Przez długi czas byłem nieco zażenowany tym, że sympatyzuję z Farage'em bo w Polsce jego wizerunek medialny był trochę zbliżony do wizerunku Andrzeja Leppera czy Janusza Korwin-Mikkego; populisty, który umie przemawiać prostym językiem trafiającym do prostych ludzi, oszołoma opowiadającego niestworzone historie i snującego nierealne plany. Nie życzę Wielkiej Brytanii takiego przywództwa, jakie kryje się za emocjami, którymi żongluje Farage.
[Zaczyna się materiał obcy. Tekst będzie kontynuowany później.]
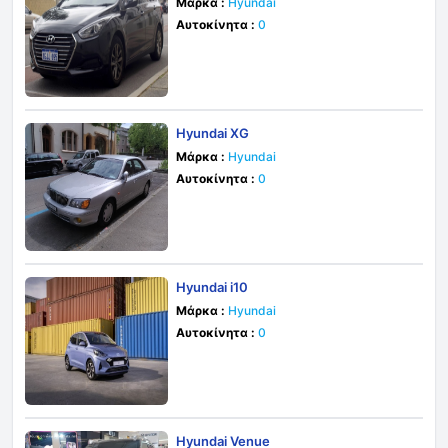
Μάρκα :
Hyundai
Αυτοκίνητα :
0
Hyundai XG
Μάρκα :
Hyundai
Αυτοκίνητα :
0
Hyundai i10
Μάρκα :
Hyundai
Αυτοκίνητα :
0
Hyundai Venue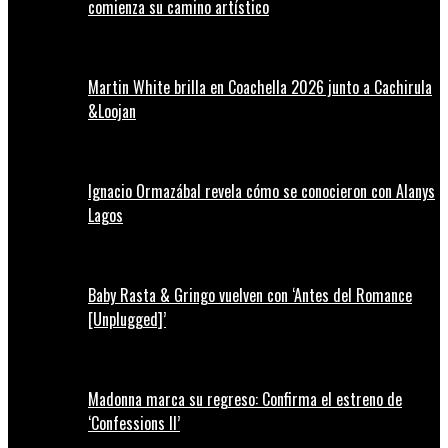
comienza su camino artístico
Martin White brilla en Coachella 2026 junto a Cachirula
&Loojan
Ignacio Ormazábal revela cómo se conocieron con Alanys
Lagos
Baby Rasta & Gringo vuelven con ‘Antes del Romance
[Unplugged]’
Madonna marca su regreso: Confirma el estreno de
‘Confessions II’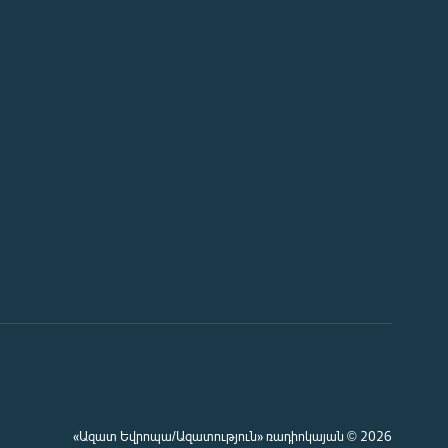
«Ազատ Եվրոպա/Ազատություն» ռադիոկայան © 2026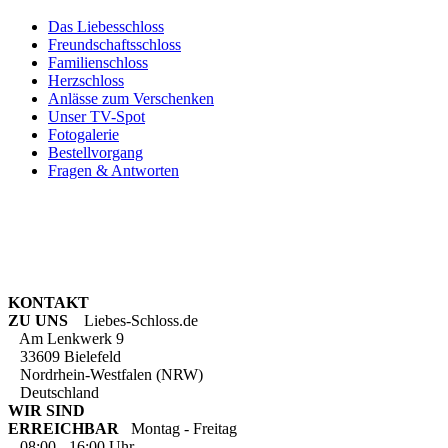
Das Liebesschloss
Freundschaftsschloss
Familienschloss
Herzschloss
Anlässe zum Verschenken
Unser TV-Spot
Fotogalerie
Bestellvorgang
Fragen & Antworten
KONTAKT
ZU UNS
Liebes-Schloss.de
Am Lenkwerk 9
33609 Bielefeld
Nordrhein-Westfalen (NRW)
Deutschland
WIR SIND
ERREICHBAR
Montag - Freitag
08:00 - 16:00 Uhr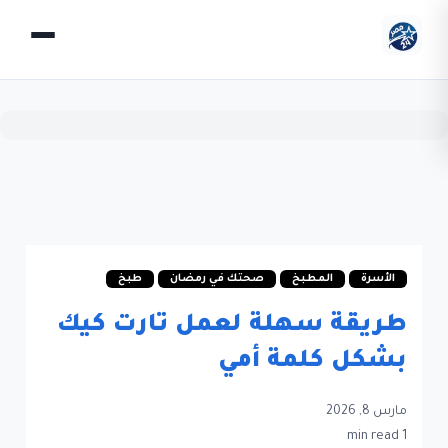
الأسرة
المطبخ
صحتك في رمضان
طبخ
طريقة سهلة لعمل تارت كيك
بشكل كلمة أمي
مارس 8, 2026
1 min read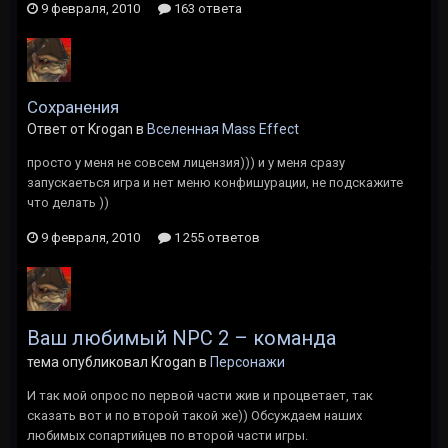
9 февраля, 2010
163 ответа
Сохранения
Ответ от Krogan в
Вселенная Mass Effect
просто у меня не совсем лицензия))) и у меня сразу
запускаеться игра и нет меню конфишурации, не подскажите
что делать ))
9 февраля, 2010
1 255 ответов
Ваш любимый NPC 2 – команда
тема опубликовал Krogan в
Персонажи
И так мой опрос по первой части жив и процветает, так
сказать вот и по второй такой же)) Обсуждаем наших
любимых сопартийцев по второй части игры.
Reasumując, wydaje mi się, że Brexit jest dużym błędem, ale jest on dla mnie tak zrozumiały, jak pycha brukselskich polityków i urzędników, którą w polskim wydaniu pielęgnują i rozwijają Janusz Lewandowski czy Dariusz Rosati (eksperci od snucia się po korytarzach i knajpkach w rozmyślaniu o "flexicurity" którym w konsumpcji darmowego lunchu nie przeszkadza świadomość, że swoich rodaków skazali na umowy śmieciowe).


2 komentarze:

  1. Najbardziej na Brexit straci Londyn, rynek finansowy. Frankfurt zaciera ręce.

    OdpowiedzUsuń
  2. Nigel Farage:
    http://www.telegraph.co.uk/news/politics/ukip/11239826/Legalise-handguns-and-repatriate-migrants-Ukips-7-most-controversial-policies.html

    -Legalise handguns (prawo do posiadania broni)
    -US Style NHS (prywatyzacja służby zdrowia)
    -Speak English on trains
    -Blow up wind farms
    -Make friends with Vladimir Putin (it is time to stop opposing Vladimir Putin’s incursion into Ukraine and join forces with the Russian leader")
    -Ban HIV positive people from the UK ("control the quantity and quality of people who come... people who do not have HIV")

    A myślałem, że na prawo od Korwina jest już tylko ściana.